(Records contained in a dataset)
++++++++++

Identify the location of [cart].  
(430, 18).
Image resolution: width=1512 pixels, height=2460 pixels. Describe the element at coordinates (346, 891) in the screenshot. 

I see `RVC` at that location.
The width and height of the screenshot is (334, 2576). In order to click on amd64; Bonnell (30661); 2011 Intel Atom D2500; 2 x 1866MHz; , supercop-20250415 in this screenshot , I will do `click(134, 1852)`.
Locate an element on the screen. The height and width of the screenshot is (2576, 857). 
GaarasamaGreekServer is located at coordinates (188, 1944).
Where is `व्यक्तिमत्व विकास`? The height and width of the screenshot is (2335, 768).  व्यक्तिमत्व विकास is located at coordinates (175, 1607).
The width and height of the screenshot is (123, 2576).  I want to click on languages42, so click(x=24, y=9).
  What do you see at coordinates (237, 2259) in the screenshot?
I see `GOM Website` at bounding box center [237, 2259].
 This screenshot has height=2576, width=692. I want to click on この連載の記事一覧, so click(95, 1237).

++++++++++

■ GOAL OF THE EXERCISE:
A complete, exact transcription of the data above is the required answer.

■ FINISHED TASK:
Identify the location of [cart].  
(430, 18).
Image resolution: width=1512 pixels, height=2460 pixels. Describe the element at coordinates (346, 891) in the screenshot. 

I see `RVC` at that location.
The width and height of the screenshot is (334, 2576). In order to click on amd64; Bonnell (30661); 2011 Intel Atom D2500; 2 x 1866MHz; , supercop-20250415 in this screenshot , I will do `click(134, 1852)`.
Locate an element on the screen. The height and width of the screenshot is (2576, 857). 
GaarasamaGreekServer is located at coordinates (188, 1944).
Where is `व्यक्तिमत्व विकास`? The height and width of the screenshot is (2335, 768).  व्यक्तिमत्व विकास is located at coordinates (175, 1607).
The width and height of the screenshot is (123, 2576).  I want to click on languages42, so click(x=24, y=9).
  What do you see at coordinates (237, 2259) in the screenshot?
I see `GOM Website` at bounding box center [237, 2259].
 This screenshot has height=2576, width=692. I want to click on この連載の記事一覧, so click(95, 1237).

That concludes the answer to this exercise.